Fixed Rate vs. Variable Rate
Which Will Work Better for You?
You can sometimes expect a financial reward for going with the variable rate, although the precise magnitude will ebb and flow depending on the economic environment.
Fixed-rate mortgages often appeal to clients who want stability in their payments, manage a tight monthly budget, or are generally more conservative. For example, young couples with large mortgages relative to their income might be better off opting for the peace of mind that a fixed-rate brings.
A variable rate mortgage often allows the borrower to take advantage of lower rates – the interest rate is calculated on an ongoing basis at a lenders’ prime rate minus or plus a set percentage. For example, if the current prime mortgage rate is 5.5 percent, the holder of a prime minus 0.5 percent mortgage would pay a 5.00 percent variable interest rate.

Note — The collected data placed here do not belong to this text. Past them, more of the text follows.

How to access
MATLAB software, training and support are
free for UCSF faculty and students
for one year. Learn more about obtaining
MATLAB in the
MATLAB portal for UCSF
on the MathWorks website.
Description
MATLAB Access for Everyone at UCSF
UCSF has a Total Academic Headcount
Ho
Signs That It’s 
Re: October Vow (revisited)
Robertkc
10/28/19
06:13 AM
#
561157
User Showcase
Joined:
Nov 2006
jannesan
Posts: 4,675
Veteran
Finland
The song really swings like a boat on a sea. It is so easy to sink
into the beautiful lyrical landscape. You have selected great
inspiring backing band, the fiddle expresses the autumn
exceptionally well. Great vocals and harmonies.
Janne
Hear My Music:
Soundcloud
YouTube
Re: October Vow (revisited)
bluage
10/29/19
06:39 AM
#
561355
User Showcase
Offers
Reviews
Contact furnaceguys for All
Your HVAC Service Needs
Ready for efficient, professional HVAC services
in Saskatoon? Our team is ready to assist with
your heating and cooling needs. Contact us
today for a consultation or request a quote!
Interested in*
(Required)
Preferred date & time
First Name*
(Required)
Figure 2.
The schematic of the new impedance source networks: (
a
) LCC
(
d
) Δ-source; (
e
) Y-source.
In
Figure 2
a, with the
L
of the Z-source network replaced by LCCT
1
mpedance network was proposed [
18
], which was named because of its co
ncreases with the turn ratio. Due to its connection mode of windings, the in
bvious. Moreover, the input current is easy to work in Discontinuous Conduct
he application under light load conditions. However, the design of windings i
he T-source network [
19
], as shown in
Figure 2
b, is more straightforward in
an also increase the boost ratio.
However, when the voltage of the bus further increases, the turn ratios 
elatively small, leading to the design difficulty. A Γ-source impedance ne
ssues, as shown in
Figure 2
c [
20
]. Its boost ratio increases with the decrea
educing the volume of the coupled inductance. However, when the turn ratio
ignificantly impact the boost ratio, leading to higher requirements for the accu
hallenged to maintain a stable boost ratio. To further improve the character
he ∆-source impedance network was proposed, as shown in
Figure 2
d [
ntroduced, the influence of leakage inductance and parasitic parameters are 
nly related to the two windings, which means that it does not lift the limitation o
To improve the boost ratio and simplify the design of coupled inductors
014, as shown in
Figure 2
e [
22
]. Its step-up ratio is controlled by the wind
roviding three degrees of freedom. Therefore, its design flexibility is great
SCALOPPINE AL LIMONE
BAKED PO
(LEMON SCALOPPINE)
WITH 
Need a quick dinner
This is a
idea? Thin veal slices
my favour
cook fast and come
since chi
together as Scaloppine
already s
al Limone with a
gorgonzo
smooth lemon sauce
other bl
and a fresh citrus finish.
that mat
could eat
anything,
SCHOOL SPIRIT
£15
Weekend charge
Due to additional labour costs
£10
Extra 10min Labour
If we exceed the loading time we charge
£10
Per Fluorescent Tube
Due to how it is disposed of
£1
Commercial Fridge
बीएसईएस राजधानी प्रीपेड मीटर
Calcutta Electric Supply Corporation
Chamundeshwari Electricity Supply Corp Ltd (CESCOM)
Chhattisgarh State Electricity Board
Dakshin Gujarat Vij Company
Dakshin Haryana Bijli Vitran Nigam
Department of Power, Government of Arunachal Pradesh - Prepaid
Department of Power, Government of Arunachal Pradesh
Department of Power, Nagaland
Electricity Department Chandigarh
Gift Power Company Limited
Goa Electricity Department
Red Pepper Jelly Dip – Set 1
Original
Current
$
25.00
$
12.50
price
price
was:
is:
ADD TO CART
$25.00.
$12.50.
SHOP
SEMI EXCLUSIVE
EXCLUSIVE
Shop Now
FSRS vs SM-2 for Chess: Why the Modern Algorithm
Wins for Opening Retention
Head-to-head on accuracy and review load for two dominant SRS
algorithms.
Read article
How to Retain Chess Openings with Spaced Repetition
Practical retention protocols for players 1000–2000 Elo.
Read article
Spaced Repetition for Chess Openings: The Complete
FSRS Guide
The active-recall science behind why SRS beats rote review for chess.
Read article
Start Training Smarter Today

As a consumer, the best option is to have a candid discussion with your mortgage professional to ensure you have a full understanding of the risks and rewards of each type of mortgage.
While most Canadians spend a lot of time, and expend a lot of effort, in shopping for an initial mortgage, the same is generally not the case when looking at mortgage term renewals.
By omitting proper consideration at the time of renewal, this practice costs Canadian citizens thousands of extra dollars every year. Nearly 60% of borrowers simply sign and send back the renewal that is first offered to them by their lender without ever shopping around for a more favorable interest rate.
Homeowners should never accept the first rate offer from their existing lender. Without any negotiation, simply signing up for the market rate on a renewal is unnecessarily costing the homeowner a lot of money on their mortgage.